Guttmann explained that enterprises could achieve dynamic AI capabilities by building AI models using internal data and maintaining a continuous flow of fresh data for the model’s training. This approach ensures that the AI models have access to the latest version of the organizational data.
The training and deployment of AI models occur within the enterprise’s secure network, and the ClearGPT platform guarantees that customers maintain complete ownership of any model developed and refined on the platform.
“We ensure that competitors will never have access to the capabilities you are developing internally,” Guttman said. “ClearGPT is fully customizable to the enterprise’s unique use cases and can be easily integrated with any business application. We designed ClearGPT as low-code to allow rapid internal adoption by CxOs, business units and knowledge workers — so no AI experience [is] needed.”
Tackling enterprise AI performance and cost challenges
Guttmann believes that existing xGPT solutions have consistently posed challenges in performance and cost. He said that GPT performance in these solutions typically remains opaque and unmodifiable. In contrast, ClearGPT stands out by delivering real-time feedback and extensive customization options, all while significantly reducing operational costs.

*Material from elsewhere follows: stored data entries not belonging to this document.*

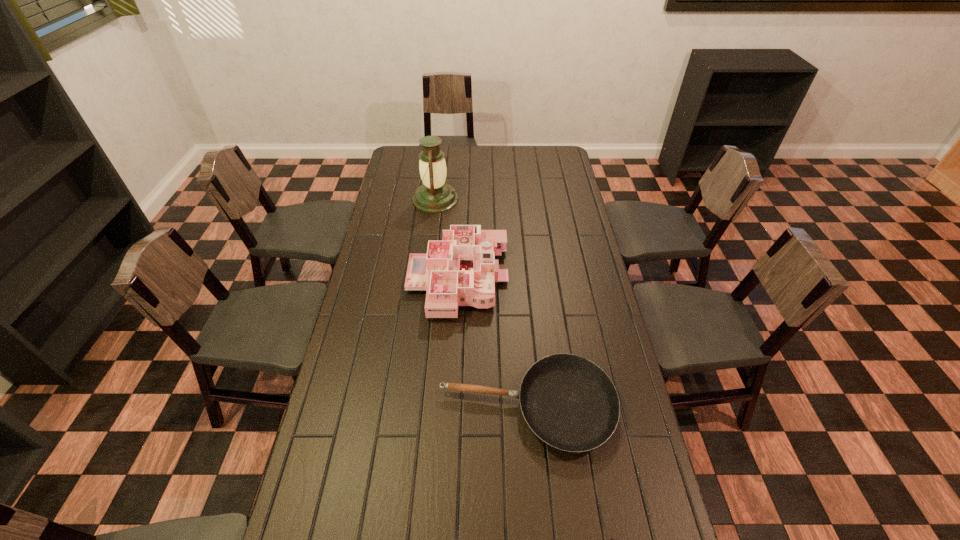 Find the location of a particular element. object that is at the right edge is located at coordinates (570, 403).

Where is `vacant area at the far edge`? vacant area at the far edge is located at coordinates (481, 164).

In the image, there is a desktop. Find the location of `free region at the left edge`. free region at the left edge is located at coordinates (340, 411).

In the image, there is a desktop. Where is `vacant area at the right edge`? This screenshot has height=540, width=960. vacant area at the right edge is located at coordinates (568, 186).

You are a GUI agent. You are given a task and a screenshot of the screen. Output one action in this format:
    pyautogui.click(x=<x>, y=<y>)
    Task: Click on the free spot at the far left corner of the desktop
    This screenshot has height=540, width=960.
    Given the screenshot: What is the action you would take?
    pyautogui.click(x=406, y=160)

Find the location of a particular element. vacant region at the far right corner of the desktop is located at coordinates (560, 157).

Locate an element on the screen. This screenshot has height=540, width=960. empty location between the second tallest object and the third tallest object is located at coordinates (492, 343).

Identify the location of object that is the third closest to the shortest object. This screenshot has height=540, width=960. (434, 195).

Find the location of a particular element. object that can be found as the closest to the third farthest object is located at coordinates (460, 270).

Locate an element on the screen. Image resolution: width=960 pixels, height=540 pixels. free spot that satisfies the following two spatial constraints: 1. on the back side of the frying pan; 2. with the light compartment facing forward on the lantern is located at coordinates (510, 199).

“We offer the unique advantage of continuously improving the performance of our foundational models internally, ensuring models’ answers based on fresh data and your feedback. [This is] unlike other solutions, where their GPT performance remains fixed and cannot be improved because they’re working off stale, inaccurate data,” added Guttmann.
Moreover, the platform supports enterprise-grade LLMs, regardless of the model types being used. This eliminates the risks and burdens associated with expensive, time-consuming maintenance and overhead. As a tangible example, organizations would be able to seamlessly deploy an enterprise chat agent capable of effectively addressing complex queries using a combination of internal and external enterprise data.
“Our solution enables you to power an enterprise chat agent that answers even the most complex questions based on internal and external enterprise data,” said Guttmann. “ClearGPT allows enterprises to combine multiple data sources into a single AI model. Doing so gives the model direct access to numerous data signals and insights. This allows any new AI request to infer and correlate hidden connections between data sources and provide new business insights that are otherwise non-trivial or impossible to correlate with current enterprise data tools or dashboards.”
What’s next for ClearML?
Guttmann firmly believes that ClearGPT will spearhead a revolutionary transformation in the enterprise AI landscape, as the platform empowers enterprise companies to effortlessly develop automated AI-driven processes that would have seemed like science fiction just a few years ago.
He said these advancements are achieved while ensuring complete control and ownership of data and models.
“Enterprises will be able to use ClearGPT to drive innovation, productivity and efficiency at vast scale and develop new internal and external products faster and at reduced costs, outmaneuver the competition and create new AI revenue streams,” he said. “With the release of new AI models to market, enterprises will be building more and more standalone automated processes where employees will only need to supervise the AI performance and direct it towards the best path of action; this is the beginning of a new industrialized AI era.”